So there's a difference between the hardware and the software abstraction.
In the shader you specify a thread-group size. e.g. numthreads(8, 8, 1) declares that for each thread-group that is dispatched, you want 64 thread to be launched.
On the CPU side, the Dispatch call says how many thread groups to launch. e.g. Dispatch(240, 135, 1) will launch 32400 thread groups. With the above shader, it will end up launching 240*8 * 135*8 (=1920*1080 = 2073600) threads.
On the hardware side:
AMD compute units always run 64 threads at once.
NVidia compute units run 32 threads at once.
Intel compute units run 8 threads at once.
So - for good performance across all hardware, you should try to make your shader's thread-group sizes a multiple of 64.
You can't make your thread-group size too big, because there's not enough memory inside a compute-unit to maintain state for thousands of threads at a time (a few hundred is probably the limit).
The point of a thread-group is:
A) they can communicate with each other by using group-shared memory.
B) they should somewhat match the way that the hardware works (8-64 "threads" being executed in lockstep on a SIMD architecture).
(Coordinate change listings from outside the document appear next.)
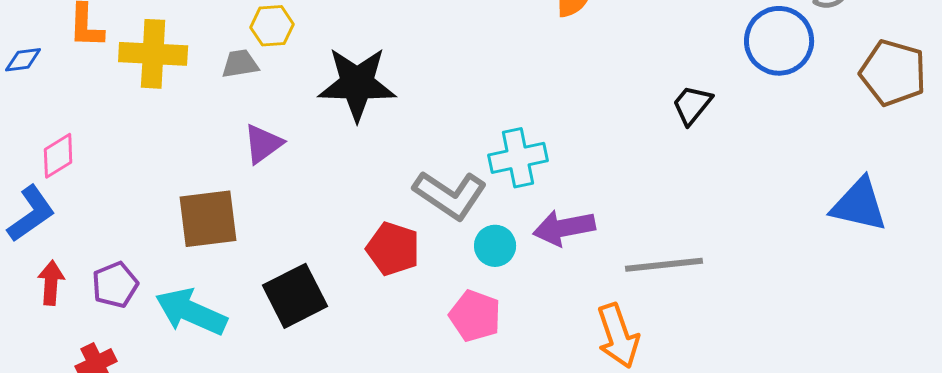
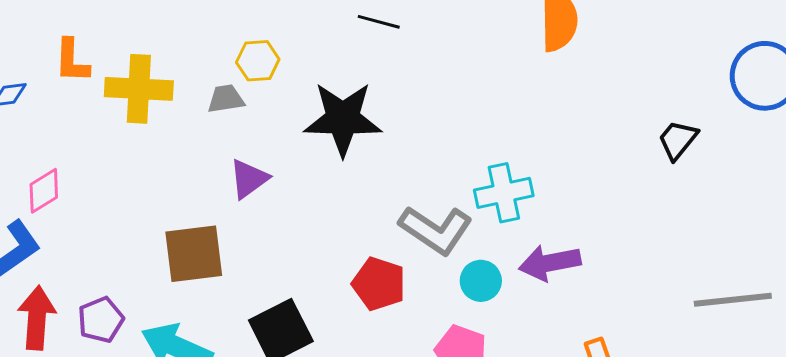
gray line: (664, 265) -> (733, 300), moved
red arrow: (51, 283) -> (37, 318), size x1.4

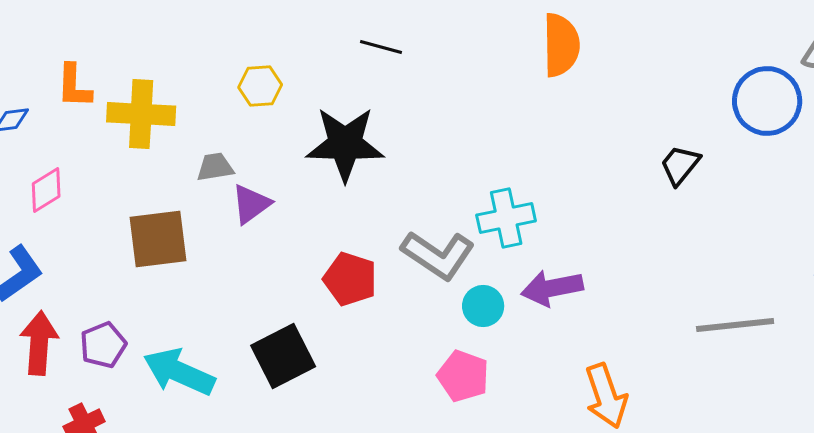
gray trapezoid: (226, 99) -> (215, 167), moved
pink diamond: (44, 191) -> (46, 190), moved
brown square: (194, 254) -> (158, 239), moved
red pentagon: (379, 284) -> (350, 279), moved

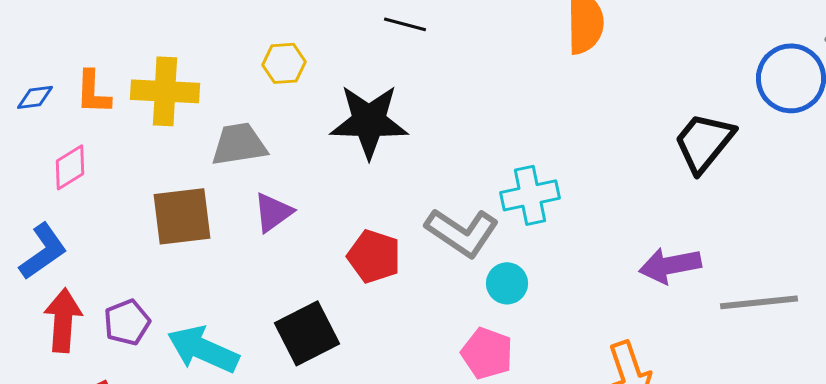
orange L-shape: (74, 86) -> (93, 92), moved
black trapezoid: (680, 165) -> (704, 142), size x1.5
gray trapezoid: (215, 167) -> (239, 144), size x1.5
purple triangle: (251, 204) -> (273, 212), moved
purple arrow: (552, 288) -> (670, 265), moved

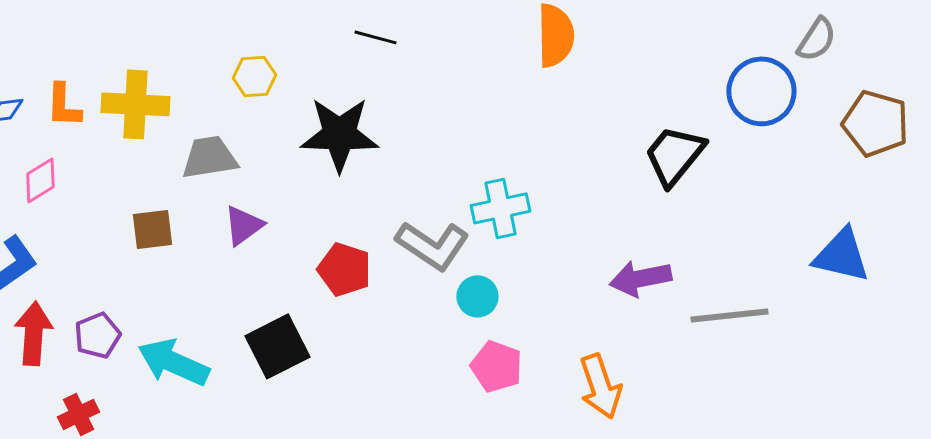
brown square: (182, 216) -> (152, 229), size x0.7
pink pentagon: (487, 353) -> (496, 366), moved

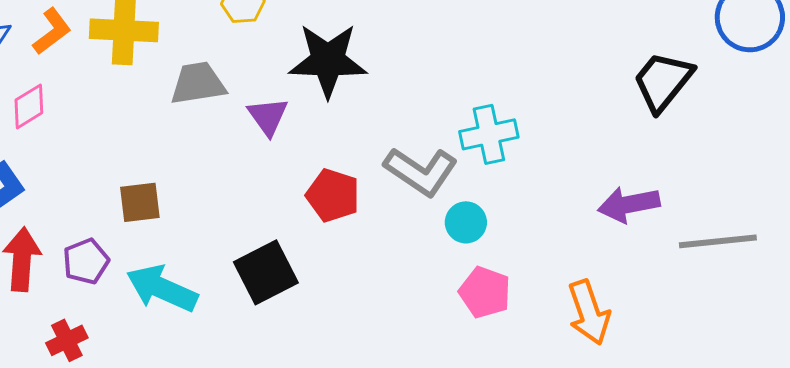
orange L-shape: (63, 105) -> (52, 31), turned -129
purple triangle: (243, 225) -> (268, 116), moved, turned -30
brown square: (152, 229) -> (140, 202), moved

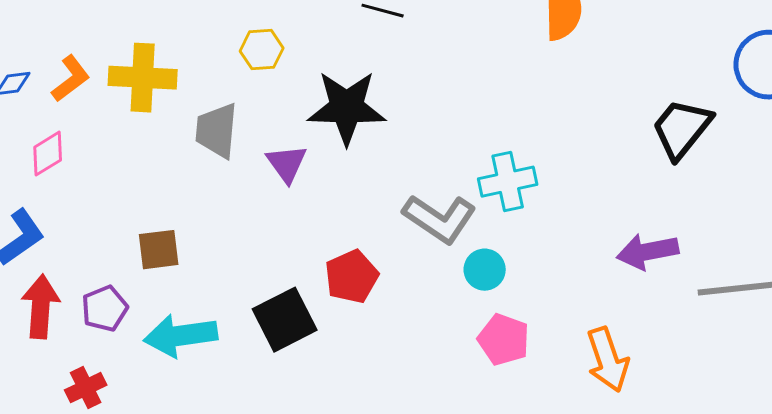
gray trapezoid: (198, 83) -> (217, 131), turned -76
red pentagon: (333, 195) -> (352, 277), moved, turned 30
cyan arrow: (162, 288) -> (181, 336), turned -32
You also don't want just a single mega-thread-group of size 1920*1080 because GPU's have more than one compute-unit.
A GPU might have 32 CU's, which can each be working on 10 thread-groups at once, each made up of 64 threads, meaning you can have 20480 threads in flight at once across all CU's -- but a single thread group might be limited to something like 640 threads max.
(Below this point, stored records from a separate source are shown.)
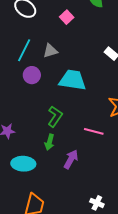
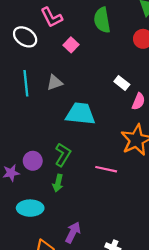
cyan line: (24, 50) -> (26, 83), turned -30
purple circle: (32, 75) -> (33, 161), moved
purple arrow: (71, 159) -> (73, 232), moved

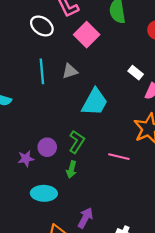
pink square: (71, 45) -> (87, 35), size x1.6
cyan trapezoid: (80, 114) -> (95, 102), turned 112

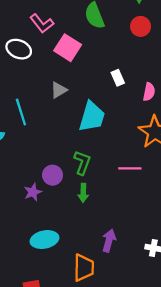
cyan line: (42, 71) -> (21, 112), moved
white rectangle: (136, 73) -> (118, 78), moved, turned 40
cyan ellipse: (44, 193) -> (44, 240), moved

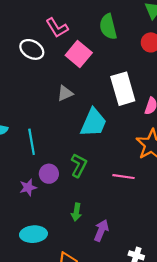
white rectangle: (118, 78) -> (123, 89), size x2.0
cyan line: (21, 112) -> (32, 142), moved
green arrow: (83, 193) -> (76, 212), moved
purple arrow: (109, 241) -> (101, 230), moved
So you want your thread-group size to be small enough so that your workload is spread out across all the CU's on the GPU, and you want it to be large enough so that you're not wasting any of the SIMD abilities of each CU. As a rule of thumb, 64 or 128 are good sizes to use.
Note that on AMD, a 128-sized thread-group will run on a SIMD-64 machine, which lets AMD's internal compiler basically unroll the code to work on two sets of SIMD-64 registers at once.
On NVidia, a 128-sized thread-group will run on a SIMD-32 machine, which lets NVidia's internal compiler unroll the code to work on four sets of SIMD-32 registers at once.
Sometimes this unrolling is helpful as it helps reduce memory stalls, and sometimes it's harmful as you're increasing register pressure... It takes a lot of profiling to find the optimal thread-group size for a particular GPU :(
What about the case of a texture that is 33x33? How would you have to lay out threads and thread groups in that case? Or does it have more to do with the algorithm itself on grouping things based on the algorithm?
If you defined your thread-group size to be 8x8, you'd dispatch 33/8 x 33/8 thread-groups (rounding up to 5). That's enough threads to process a 40x40 sized texture, so a bunch of your threads will end up doing nothing.
HLSL is helpful here where out of bounds texture reads return 0, and out of bounds texture writes are a NOP -- so often your algorithm can be unaware that it's writing outside the bounds of your target texture. In other cases, you need to use an if statement to 'early exit' on any out of bounds threads.